Faithful mitotic inheritance keeps differentiated cells stable, and failures of this fidelity are discussed in the context of aberrant cell states; the topic therefore appears in foundational genetics teaching. It describes how memory is propagated and is not a basis for individual diagnosis or treatment.

History

Evidence that expression states could persist through division accumulated from studies of position-effect variegation, X-inactivation, and Polycomb silencing across the twentieth century.
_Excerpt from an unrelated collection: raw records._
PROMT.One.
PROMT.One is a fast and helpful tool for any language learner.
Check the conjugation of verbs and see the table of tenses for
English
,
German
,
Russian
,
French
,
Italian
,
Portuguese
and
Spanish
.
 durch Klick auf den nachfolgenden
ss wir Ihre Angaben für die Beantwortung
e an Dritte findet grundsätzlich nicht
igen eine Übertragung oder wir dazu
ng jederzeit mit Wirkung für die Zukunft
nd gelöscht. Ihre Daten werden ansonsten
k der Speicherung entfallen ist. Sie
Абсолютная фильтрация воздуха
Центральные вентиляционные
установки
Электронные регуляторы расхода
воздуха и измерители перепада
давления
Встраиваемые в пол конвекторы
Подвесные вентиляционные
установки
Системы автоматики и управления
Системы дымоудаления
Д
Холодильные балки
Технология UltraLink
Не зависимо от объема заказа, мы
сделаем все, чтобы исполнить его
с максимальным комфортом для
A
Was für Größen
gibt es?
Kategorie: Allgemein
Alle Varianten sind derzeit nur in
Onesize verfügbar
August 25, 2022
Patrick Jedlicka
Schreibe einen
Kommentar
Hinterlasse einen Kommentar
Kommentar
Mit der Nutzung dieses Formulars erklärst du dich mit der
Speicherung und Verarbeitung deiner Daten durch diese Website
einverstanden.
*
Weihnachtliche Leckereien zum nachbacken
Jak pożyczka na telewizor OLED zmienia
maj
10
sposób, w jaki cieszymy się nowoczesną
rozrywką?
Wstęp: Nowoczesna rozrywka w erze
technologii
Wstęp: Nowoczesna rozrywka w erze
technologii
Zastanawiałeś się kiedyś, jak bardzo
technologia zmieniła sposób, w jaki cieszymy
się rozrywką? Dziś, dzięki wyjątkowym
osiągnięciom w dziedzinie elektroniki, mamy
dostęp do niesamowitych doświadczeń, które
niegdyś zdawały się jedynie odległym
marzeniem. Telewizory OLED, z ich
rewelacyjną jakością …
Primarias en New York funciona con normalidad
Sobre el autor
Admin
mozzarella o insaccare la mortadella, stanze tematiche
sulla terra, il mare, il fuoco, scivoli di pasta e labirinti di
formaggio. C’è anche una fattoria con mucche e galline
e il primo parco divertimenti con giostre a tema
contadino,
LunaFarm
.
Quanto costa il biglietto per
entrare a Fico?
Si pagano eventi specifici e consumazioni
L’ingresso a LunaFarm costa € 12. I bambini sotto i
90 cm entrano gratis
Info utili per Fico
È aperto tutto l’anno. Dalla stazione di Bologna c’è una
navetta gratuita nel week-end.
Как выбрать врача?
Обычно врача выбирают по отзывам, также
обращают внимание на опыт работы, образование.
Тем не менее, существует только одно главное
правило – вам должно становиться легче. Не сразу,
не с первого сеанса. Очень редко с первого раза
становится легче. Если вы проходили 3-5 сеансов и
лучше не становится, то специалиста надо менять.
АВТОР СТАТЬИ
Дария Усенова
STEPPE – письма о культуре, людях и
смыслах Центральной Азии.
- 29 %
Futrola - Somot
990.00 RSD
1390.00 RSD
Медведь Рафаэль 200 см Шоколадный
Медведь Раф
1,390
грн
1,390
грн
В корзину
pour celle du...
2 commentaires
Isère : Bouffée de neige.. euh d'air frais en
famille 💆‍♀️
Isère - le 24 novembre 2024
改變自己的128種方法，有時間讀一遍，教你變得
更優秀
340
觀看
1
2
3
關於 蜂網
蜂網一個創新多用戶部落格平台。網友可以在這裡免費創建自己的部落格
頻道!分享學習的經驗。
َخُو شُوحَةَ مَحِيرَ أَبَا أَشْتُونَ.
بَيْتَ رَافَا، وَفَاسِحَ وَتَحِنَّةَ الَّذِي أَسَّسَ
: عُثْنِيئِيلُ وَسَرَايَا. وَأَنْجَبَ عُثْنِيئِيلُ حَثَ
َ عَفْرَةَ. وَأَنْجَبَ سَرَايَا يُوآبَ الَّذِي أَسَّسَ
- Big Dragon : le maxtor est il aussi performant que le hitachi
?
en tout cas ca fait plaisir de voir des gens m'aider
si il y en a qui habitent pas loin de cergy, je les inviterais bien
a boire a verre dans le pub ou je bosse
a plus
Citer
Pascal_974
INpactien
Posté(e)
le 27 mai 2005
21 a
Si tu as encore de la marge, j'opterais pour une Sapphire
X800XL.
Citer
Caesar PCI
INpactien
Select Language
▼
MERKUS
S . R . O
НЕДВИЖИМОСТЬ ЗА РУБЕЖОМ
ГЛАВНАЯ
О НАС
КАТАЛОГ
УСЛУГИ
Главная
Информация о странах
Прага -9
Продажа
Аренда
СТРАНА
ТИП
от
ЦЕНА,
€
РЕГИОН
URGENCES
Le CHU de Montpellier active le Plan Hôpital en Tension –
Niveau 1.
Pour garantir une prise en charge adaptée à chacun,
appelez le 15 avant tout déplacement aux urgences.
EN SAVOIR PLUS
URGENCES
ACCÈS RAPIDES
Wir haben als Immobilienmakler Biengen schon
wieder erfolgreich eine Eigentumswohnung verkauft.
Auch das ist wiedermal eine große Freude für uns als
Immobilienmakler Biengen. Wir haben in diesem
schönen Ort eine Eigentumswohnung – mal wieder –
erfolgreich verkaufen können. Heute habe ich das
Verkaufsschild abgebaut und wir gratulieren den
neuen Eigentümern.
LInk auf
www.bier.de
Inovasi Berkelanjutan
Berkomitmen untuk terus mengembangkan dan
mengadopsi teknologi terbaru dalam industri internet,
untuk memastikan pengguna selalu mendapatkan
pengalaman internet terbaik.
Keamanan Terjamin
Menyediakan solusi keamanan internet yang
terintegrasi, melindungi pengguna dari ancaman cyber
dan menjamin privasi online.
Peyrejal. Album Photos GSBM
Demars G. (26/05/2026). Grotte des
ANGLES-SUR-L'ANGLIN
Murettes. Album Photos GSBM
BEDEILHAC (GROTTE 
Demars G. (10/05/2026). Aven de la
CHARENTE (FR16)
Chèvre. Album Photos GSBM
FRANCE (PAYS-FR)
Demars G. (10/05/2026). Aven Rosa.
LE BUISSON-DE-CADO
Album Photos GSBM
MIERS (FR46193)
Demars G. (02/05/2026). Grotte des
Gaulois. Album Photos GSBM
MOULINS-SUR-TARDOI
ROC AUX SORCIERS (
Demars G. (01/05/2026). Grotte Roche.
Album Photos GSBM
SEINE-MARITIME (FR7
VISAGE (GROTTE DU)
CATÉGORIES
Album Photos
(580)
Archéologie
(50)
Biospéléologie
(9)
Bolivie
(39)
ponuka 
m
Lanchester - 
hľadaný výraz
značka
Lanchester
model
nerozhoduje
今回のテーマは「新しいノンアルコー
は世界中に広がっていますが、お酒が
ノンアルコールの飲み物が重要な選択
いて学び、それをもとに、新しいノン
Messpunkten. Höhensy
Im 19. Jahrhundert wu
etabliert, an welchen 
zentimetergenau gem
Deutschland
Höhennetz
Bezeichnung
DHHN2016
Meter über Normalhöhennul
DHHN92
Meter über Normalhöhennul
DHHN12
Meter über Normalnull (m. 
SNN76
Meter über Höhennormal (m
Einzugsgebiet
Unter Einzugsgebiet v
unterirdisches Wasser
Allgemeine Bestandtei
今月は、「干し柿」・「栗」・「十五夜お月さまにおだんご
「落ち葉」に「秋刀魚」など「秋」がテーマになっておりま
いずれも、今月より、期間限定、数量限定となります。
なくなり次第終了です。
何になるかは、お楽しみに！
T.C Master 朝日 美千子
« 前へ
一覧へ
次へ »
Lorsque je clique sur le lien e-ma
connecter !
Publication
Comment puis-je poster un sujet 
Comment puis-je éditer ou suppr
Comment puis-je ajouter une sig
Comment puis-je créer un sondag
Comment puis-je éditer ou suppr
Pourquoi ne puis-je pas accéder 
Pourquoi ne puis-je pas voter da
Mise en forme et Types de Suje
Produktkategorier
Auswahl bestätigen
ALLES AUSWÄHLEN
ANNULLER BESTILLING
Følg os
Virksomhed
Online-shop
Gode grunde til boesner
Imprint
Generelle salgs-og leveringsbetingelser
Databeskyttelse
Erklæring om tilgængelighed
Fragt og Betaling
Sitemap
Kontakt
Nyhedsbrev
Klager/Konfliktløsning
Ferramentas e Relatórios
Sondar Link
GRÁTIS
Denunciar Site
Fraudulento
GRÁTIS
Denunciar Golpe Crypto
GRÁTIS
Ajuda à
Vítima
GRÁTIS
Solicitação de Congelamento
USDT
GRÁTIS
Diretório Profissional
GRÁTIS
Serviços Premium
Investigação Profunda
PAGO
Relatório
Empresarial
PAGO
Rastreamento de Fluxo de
The molecular framing tightened with the histone-code proposal and with detailed studies of how nucleosomes and their marks behave at the replication fork, which reframed mitotic inheritance as a problem of restoring diluted information each cell cycle.

Debates

Are histone modifications truly heritable carriers of memory, or downstream of other signals?: Whether histone marks themselves are self-propagating units of inheritance, or are re-established each cycle by sequence-specific factors and DNA methylation, remains debated; both restoration by read-write loops and re-instruction by upstream regulators are supported in different systems.

Key figures

Genevieve Almouzni
Danny Reinberg
Robin Allshire
C. David Allis

Seminal works

allis-jenuwein-2001
probst-2009
margueron-reinberg-2011

Frequently asked questions

How is a gene's on/off state remembered when a cell divides?: Chromatin marks and recycled parental histones carried onto the daughter strands act as templates, and writer enzymes restore the full pattern after replication so each daughter rebuilds the parental expression state.
What is mitotic bookmarking?: It is the retention of certain factors or marks at key genes during mitosis, when most transcription is shut down, so that those genes can be reactivated quickly once the cell exits division.